“Health departments try to get complete information on every case, but during a large-scale pandemic it is understandable that these health departments may not be able to gather all the information about each case,” said Kristen Nordlund, a spokesperson for the CDC. “We are exploring using other avenues to supplement this information when possible.”
Still, other issues with the data abound. In states that have released race and ethnicity figures, the mediums by which they do so are inconsistent: Some measure only the number of hospitalizations by race and ethnicity, while others have only taken account of deaths. Some states have not released their racial and ethnic data while major cities within them have: Milwaukee’s county health department released the number of African American, Latino and Native American people to be hospitalized or die from Covid-19 weeks before Wisconsin’s state health department. In Florida, the number of cases in which the race or ethnicity is categorized as “unknown” outnumbers cases of black and ‘other’ patients combined.

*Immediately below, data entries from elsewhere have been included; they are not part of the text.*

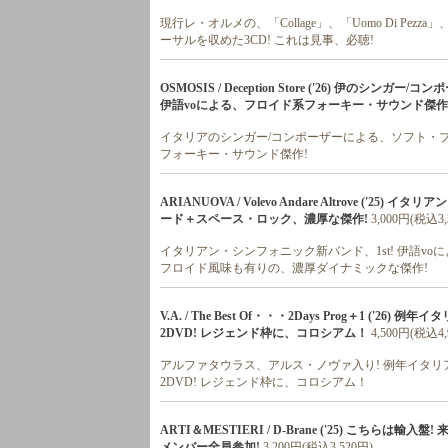
現行レ・オルメの、「Collage」、「Uomo Di Pezza
ーサルを収めた3CD! これは見事、必聴!
OSMOSIS / Deception Store ('26) 伊
伊語voによる、フロイド系フォーキー・サウンド傑作
イタリアのシンガー/コンポーザーによる、ソフト・プロ
フォーキー・サウンド傑作!
ARIANUOVA / Volevo Andare Altrove (
ード＋スペース・ロック、濃厚な傑作!
3,000円(税込3,
イタリアン・シンフォニック新バンド、1st! 伊語
フロイド風味も有りの、濃厚ダイナミックな傑作!
V.A. / The Best Of・・・2Days Prog＋1 
2DVD! レジェンド枠に、コロシアム！
4,500円(税込4,
アルファタウラス、アルス・ノヴァ入り! 例年イタリ
2DVD! レジェンド枠に、コロシアム！
ARTI＆MESTIERI / D-Brane ('25) こち
メンバー全員参加!
3,200円(税込3,520円)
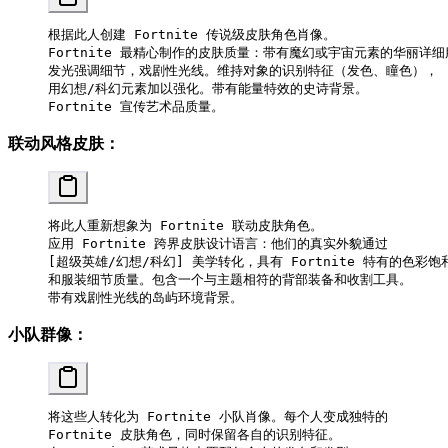
根据此人创建 Fortnite 传说级皮肤角色肖像。
Fortnite 最精心制作的皮肤质量：带有魔幻或宇宙元素的华丽详
发光强调细节，戏剧性光线。维持对象的识别特征（发色、瞳色），
用幻想/科幻元素加以强化。带有能量特效的史诗背景。
Fortnite 宣传艺术品质量。
联动风格皮肤：
将此人重新想象为 Fortnite 联动皮肤角色。
应用 Fortnite 跨界皮肤设计语言：他们的真实外貌通过
[超级英雄/幻想/科幻] 美学转化，具有 Fortnite 特有的色彩饱
和服装细节质量。包含一个与主题相符的背部装备和收割工具。
带有戏剧性光线的岛屿环境背景。
小队群像：
将这些人转化为 Fortnite 小队肖像。每个人变成独特的
Fortnite 皮肤角色，同时保留各自的识别特征。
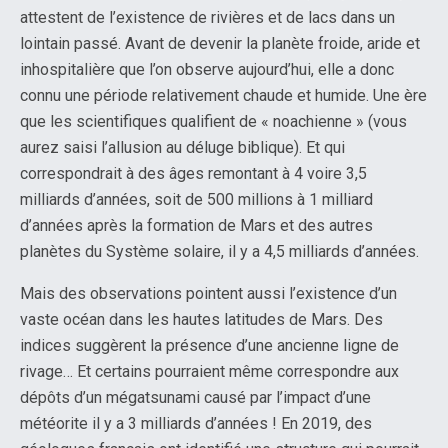
attestent de l’existence de rivières et de lacs dans un
lointain passé. Avant de devenir la planète froide, aride et
inhospitalière que l’on observe aujourd’hui, elle a donc
connu une période relativement chaude et humide. Une ère
que les scientifiques qualifient de « noachienne » (vous
aurez saisi l’allusion au déluge biblique). Et qui
correspondrait à des âges remontant à 4 voire 3,5
milliards d’années, soit de 500 millions à 1 milliard
d’années après la formation de Mars et des autres
planètes du Système solaire, il y a 4,5 milliards d’années.
Mais des observations pointent aussi l’existence d’un
vaste océan dans les hautes latitudes de Mars. Des
indices suggèrent la présence d’une ancienne ligne de
rivage… Et certains pourraient même correspondre aux
dépôts d’un mégatsunami causé par l’impact d’une
météorite il y a 3 milliards d’années ! En 2019, des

Some states are not reporting racial and ethnic data at all. Among them are South Dakota and Nebraska, which have yet to institute stay-at-home orders and have some of the largest concentrations of Covid-19 cases.
States that are not independently reporting their data are reliant on figures from the CDC, which have big holes.

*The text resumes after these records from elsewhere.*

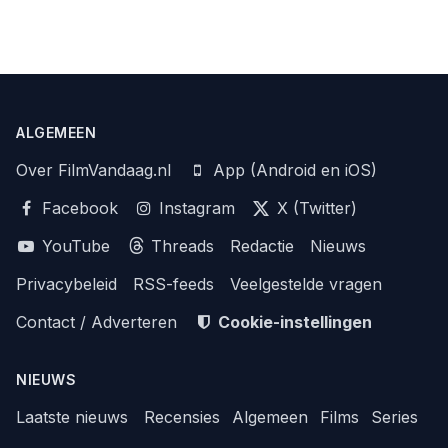
ALGEMEEN
Over FilmVandaag.nl
App (Android en iOS)
Facebook
Instagram
X (Twitter)
YouTube
Threads
Redactie
Nieuws
Privacybeleid
RSS-feeds
Veelgestelde vragen
Contact / Adverteren
Cookie-instellingen
NIEUWS
Laatste nieuws
Recensies
Algemeen
Films
Series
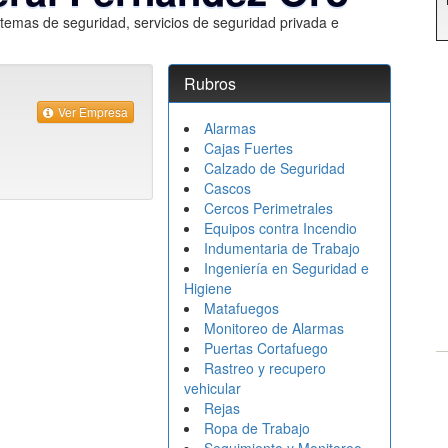
stemas de seguridad, servicios de seguridad privada e
Rubros
Ver Empresa
Alarmas
Cajas Fuertes
Calzado de Seguridad
Cascos
Cercos Perimetrales
Equipos contra Incendio
Indumentaria de Trabajo
Ingeniería en Seguridad e
Higiene
Matafuegos
Monitoreo de Alarmas
Puertas Cortafuego
Rastreo y recupero
vehicular
Rejas
Ropa de Trabajo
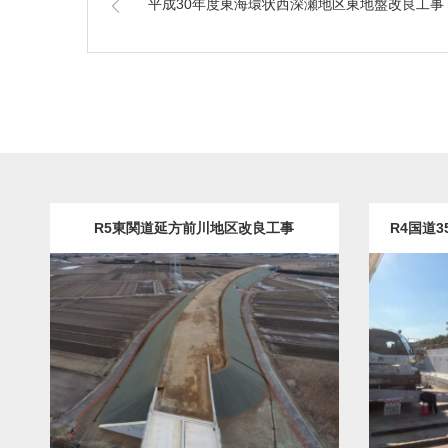
平成30年度東海環状西深瀬地区東地盤改良工事
R5東関道延方前川地区改良工事
R4国道
土木・建築（ALL）
道路改良
土
詳細
詳細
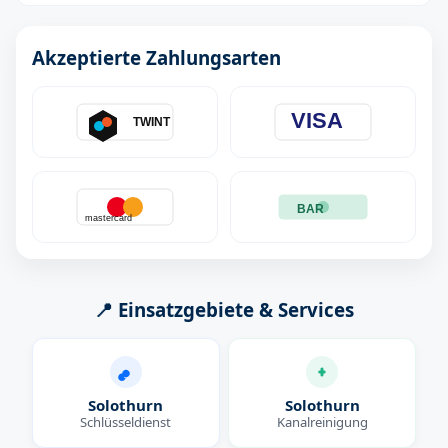
Akzeptierte Zahlungsarten
VISA
TWINT
BAR
mastercard
📍 Einsatzgebiete & Services
Solothurn
Solothurn
Schlüsseldienst
Kanalreinigung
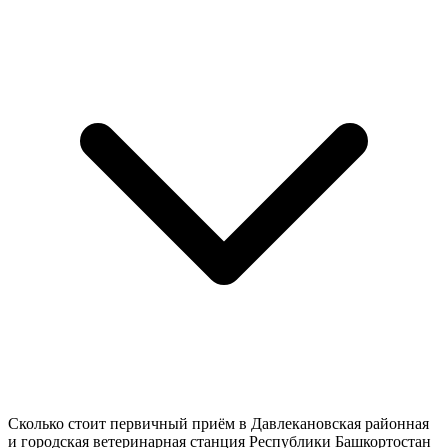
Сколько стоит первичный приём в Давлекановская районная
и городская ветеринарная станция Республики Башкортостан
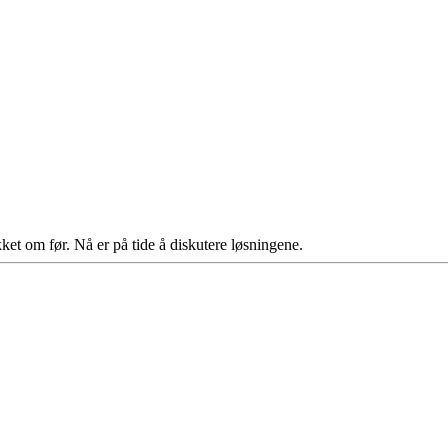
t om før. Nå er på tide å diskutere løsningene.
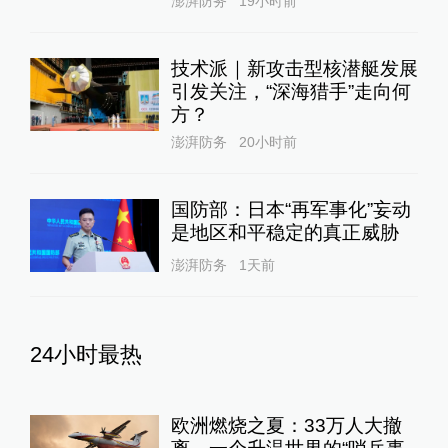
澎湃防务
19小时前
技术派｜新攻击型核潜艇发展
引发关注，“深海猎手”走向何
方？
澎湃防务
20小时前
国防部：日本“再军事化”妄动
是地区和平稳定的真正威胁
澎湃防务
1天前
24小时最热
欧洲燃烧之夏：33万人大撤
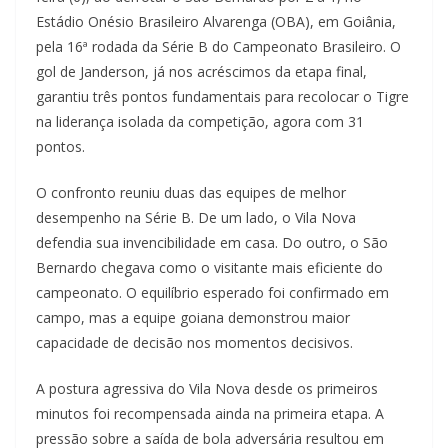
Estádio Onésio Brasileiro Alvarenga (OBA), em Goiânia,
pela 16ª rodada da Série B do Campeonato Brasileiro. O
gol de Janderson, já nos acréscimos da etapa final,
garantiu três pontos fundamentais para recolocar o Tigre
na liderança isolada da competição, agora com 31
pontos.
O confronto reuniu duas das equipes de melhor
desempenho na Série B. De um lado, o Vila Nova
defendia sua invencibilidade em casa. Do outro, o São
Bernardo chegava como o visitante mais eficiente do
campeonato. O equilíbrio esperado foi confirmado em
campo, mas a equipe goiana demonstrou maior
capacidade de decisão nos momentos decisivos.
A postura agressiva do Vila Nova desde os primeiros
minutos foi recompensada ainda na primeira etapa. A
pressão sobre a saída de bola adversária resultou em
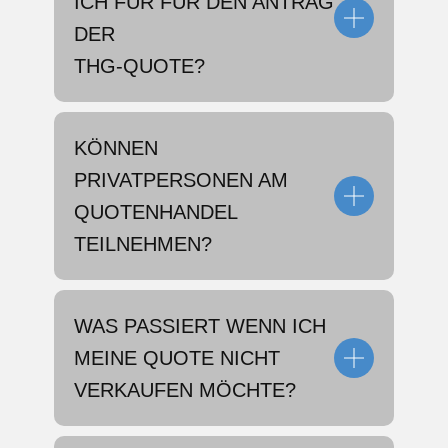
ICH FÜR FÜR DEN ANTRAG
DER
THG-QUOTE?
KÖNNEN
PRIVATPERSONEN AM
QUOTENHANDEL
TEILNEHMEN?
WAS PASSIERT WENN ICH
MEINE QUOTE NICHT
VERKAUFEN MÖCHTE?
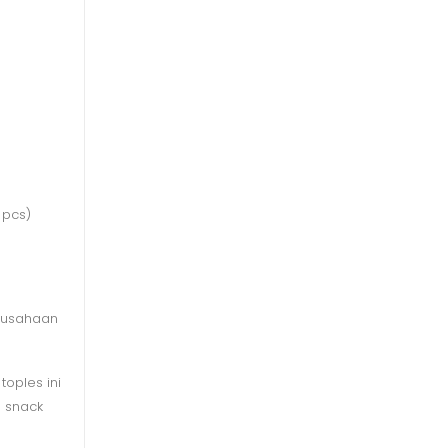
 pcs)
erusahaan
oples ini
g snack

“We have the categories and we know what questions should be asked, we just know that not everybody is using them,” Dr. Lisa Cooper, a professor at Johns Hopkins School of Medicine and Bloomberg School of Public Health.
Marc Morial, president of the Urban League, said he and his organization have been advocating for both increased testing in black communities and relief for black-owned businesses, which the Urban League projects will be hit hardest by the economic damage caused by the coronavirus.
“This is nothing new,” Morial said. “The disparities in American life are being pointed out.”
In response to growing calls from medical professionals, lawmakers and legal advocates to release racial and ethnic data, more states are making the figures they do have available. But Clarke and medical professionals maintain that the incomplete numbers are not enough.
Dr. Taison Bell, an assistant professor of medicine at the University of Virginia’s division of Infectious Diseases, argued during Monday’s call that securing accurate data is just as important as ventilators or personal protective equipment.
“If these agencies are overwhelmed and they need support, then provide them the support that they need,” Bell said. “If there are problems collecting data, I need them to be fixed. I need the issue to be acted on, but most importantly, I need the excuses to end.”
Laura Barrón-López contributed to this report.